The current and future impacts of our changing climate and extreme weather
events affect the lives of families and communities across the country; our
out-of-control materialistic consumer culture challenges Earth’s finite
resources and contributes to environmental degradation; many in our increasingly diverse society
endure an unequal burden of economic and environmental injustices; and social
isolation and loss of meaning in life continue to be an all-too-familiar fact
of life for many. Resilient sustainable communities offer
integrated solutions to many of these challenges when they are based on
long-range perspectives, reflect their local circumstances, and speak to the
needs of current and future residents. The Unitarian Universalist Ministry for
Earth (UUMFE) is focusing this year’s Earth Day resources on Sustainable
Communities because we believe such communities, with their focus on realizing
and sustaining a just and equitable world, embody our mission and reflect key
Unitarian Universalist principles. For Earth Day 2013, the Unitarian Universalist Ministry for Earth
(UUMFE) is asking congregations to connect to issues related to realizing
sustainability and to commit to actions that will help build a sustainable and
just world, one congregation and one community at a time.” (http://uuministryforearth.org/2013-ED-Main-Page).
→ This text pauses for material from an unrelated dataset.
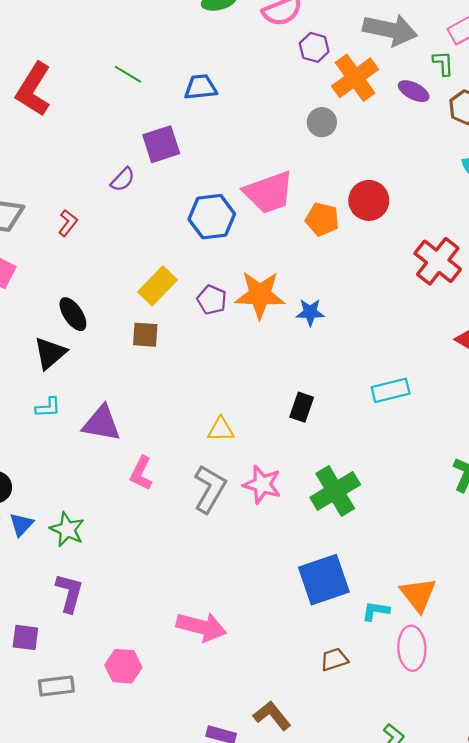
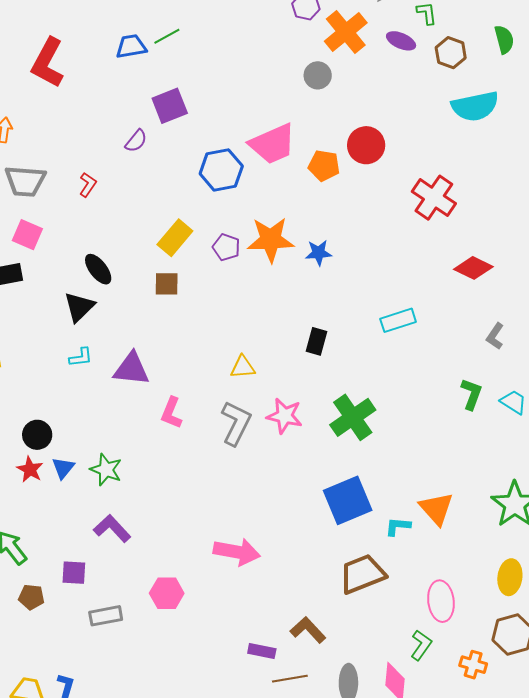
green line: (128, 74) -> (167, 36), moved, turned -56
blue trapezoid: (201, 87) -> (131, 46), moved
purple L-shape: (69, 593) -> (112, 529), turned -54
pink ellipse: (412, 648) -> (441, 601), moved
brown trapezoid: (334, 659) -> (362, 574), size x1.8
Today my message concerns something that we take for granted: the clothes we wear everyday. But who makes those clothes? Are they getting a
fair wage for making them? Are they making them in acceptable working
conditions? Are they working with dangerous machinery? Are they children?
Lots of questions we could ask, and here is another one for you to ponder:
If you had to choose between buying a piece of clothing that costs $20
and you are not sure how it was made, and one that is certified as not made in
a sweatshop but costs $25, which one would you buy?”
My sermon title
for today, "Where do you wear?" is based on Where Are You Wearing, the title of a book written by a
young man named Kelsey Timmerman. In it he describes how he embarked on a
global tour to the countries, factories, and people that make our clothes. He
writes: “One day while staring at a pile of clothes on the floor, I noticed the
tag of my favorite t-shirt: MADE IN HONDURAS.
I read the tag.
My mind wandered.
A quest was born.”
Earlier, we saw
our children as they looked at the tags of their clothing and tried to imagine who
the people were who made them. Maybe their parents will help them look up on
the web the name of the brand, and maybe they can find out where the clothing
is made and even who made it. They might even think to themselves that when
they get older, they might like to do what Kelsey did and travel around the world
to different places.
Kelsey is no
radical activist, he didn’t do this for a newspaper expose, I don’t know if he
is even a Unitarian Universalist! He didn’t think at first about creating a
sustainable and just world, - in fact he really didn’t know what to expect when
he decided to become a ‘consumer on a quest’…except that he was finishing college,
he didn’t want to become engaged to his girlfriend yet, he didn’t want to grow
up yet. With a degree in anthropology he set off in eager anticipation to meet
people who lived in exotic faraway locations very different from his home in
the flat fields of Ohio. He did first go to Honduras, but it was more of a
beach bum experience, although he did meet a worker from the factory that made his t-shirt.
But the idea
would not let go of him, even when he went back home, got engaged, bought a
home and a flat-screen tv. So he took out a second mortgage and went into the
world of the globalized garment industry. Kelsey says that
he’d learned about globalization in school and had negatively associated it
with the problems Americans faced when factories closed and work went overseas.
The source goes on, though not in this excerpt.